RIYADH: Information and communications technology (ICT) is one of the main drivers of development in today’s world, a Riyadh forum on “Digital Transformation for an Ambitious Country” has been told.

In his opening speech to the annual Communications and Information Technology Indicators Forum, Abdul Aziz Al-Ruwais, governor of the Communications and Information Technology Commission, said the ICT sector stimulated productivity, enhanced competitiveness and encouraged innovation.

On Wednesday, the Saudi minister of communications and information technology, Abdullah bin Amer Al-Sawaha, joined regional and global leaders in the ICT sector, telecom executives and government officials at the forum.

Al-Ruwais said that ICT has been used to “develop strategies and regulatory policies that can guarantee the availability of infrastructure, basic apparatus and services in all regions of the Kingdom.”

“In order to facilitate the mission of researchers, experts and those interested in telecommunication services indicators, the Communications and Information Technology Commission established an electronic platform that allows the user to have access to indicators and statistics related to the sector. This platform enables the user to view the indicators in the form of tables and detailed graphs,” he said.

Al-Ruwais said the commission has achieved 90 percent coverage of 4G technologies in the Kingdom, including remote centers and villages.

He said the authority has issued temporary licenses for fifth-generation networks, equipping 153 sites with 5G in nine cities. So far, 680 trials were conducted for 5G.

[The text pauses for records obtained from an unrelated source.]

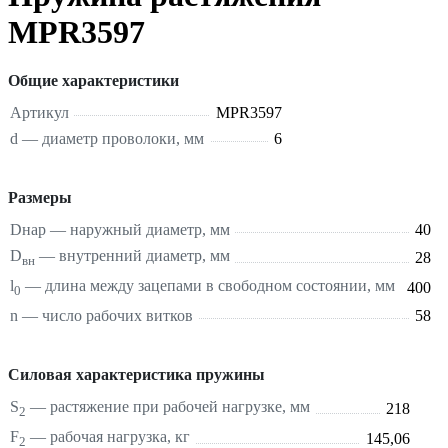
MPR3597
Общие характеристики
Артикул
MPR3597
d — диаметр проволоки, мм
6
Размеры
Dнар — наружный диаметр, мм
40
D
— внутренний диаметр, мм
28
вн
l
— длина между зацепами в свободном состоянии, мм
400
0
n — число рабочих витков
58
Силовая характеристика пружины
S
—
растяжение
при рабочей нагрузке, мм
218
2
F
— рабочая нагрузка, кг
145,06
2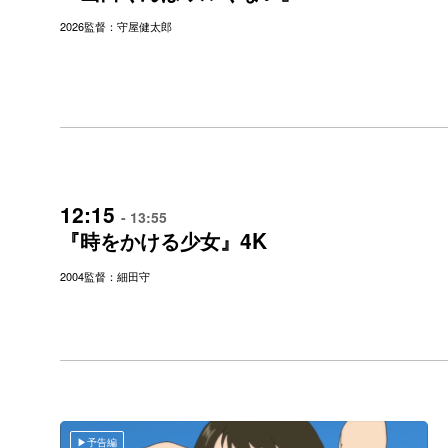
2026
監督：守屋健太郎
12:15
- 13:55
4K
『時をかける少女』
2004
監督：細田守
予告編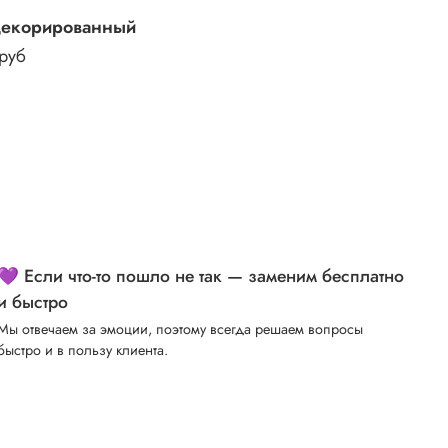
декорированный
 руб
💜 Если что-то пошло не так — заменим бесплатно
и быстро
Мы отвечаем за эмоции, поэтому всегда решаем вопросы
быстро и в пользу клиента.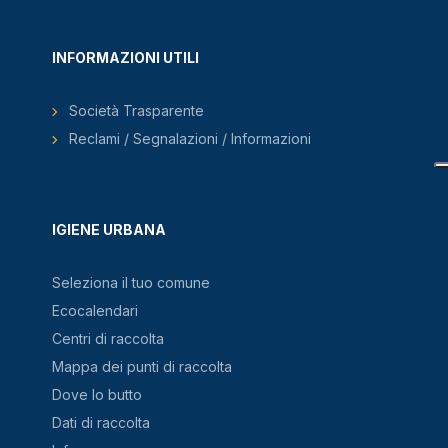
INFORMAZIONI UTILI
Società Trasparente
Reclami / Segnalazioni / Informazioni
IGIENE URBANA
Seleziona il tuo comune
Ecocalendari
Centri di raccolta
Mappa dei punti di raccolta
Dove lo butto
Dati di raccolta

He said that ICT services achieved high indicators during the 2017 Hajj season, with local and international calls totaling 439 million through 16,000 base stations.

Mufarreh Nahari, director of Market Studies at CITC, said: “It is expected that by 2020 the experimental uses of 5G will be fully completed and they will be ready to launch the official 5G sim by then. By the end of 2020 we expect that 5G will be used in 30 percent of the big cities in Saudi Arabia.”

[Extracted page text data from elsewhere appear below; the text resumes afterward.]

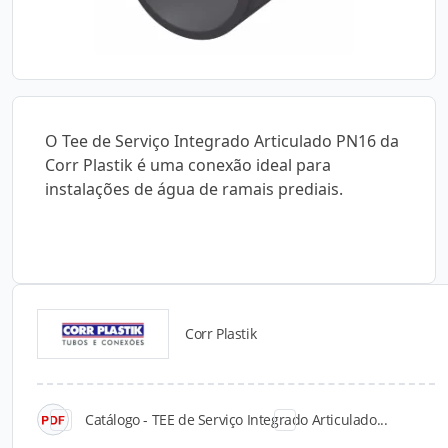
O Tee de Serviço Integrado Articulado PN16 da
Corr Plastik é uma conexão ideal para
instalações de água de ramais prediais.
Corr Plastik
Catálogos para Download
Catálogo - TEE de Serviço Integrado Articulado...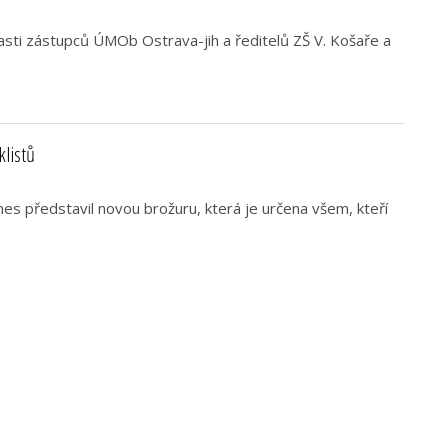
asti zástupců ÚMOb Ostrava-jih a ředitelů ZŠ V. Košaře a
klistů
es představil novou brožuru, která je určena všem, kteří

The past three years have seen an increase in internet usage. In 2018, two-thirds of Internet users in the Kingdom used the internet for more than four hours a day, said Nahari.

Ammar Al-Ansari, department head of Country Digital Acceleration at Cisco, said: “The agreements signed by the crown prince during his overseas visits led to the introduction of a number of artificial intelligence (AI) techniques, including virtual schools and smart classrooms.” 

Seven schools in Saudi have a live stream for teachers to connect with their students. They may be 250 km to 300 km apart, but an active learning session takes place between students and educators.

Al-Ansari displayed a video from a teacher in Jeddah giving lessons to students in the northern region via a smart board. AI was used to monitor and analyze students’ attention spans. 

The analysis will help educators update traditional teaching methods.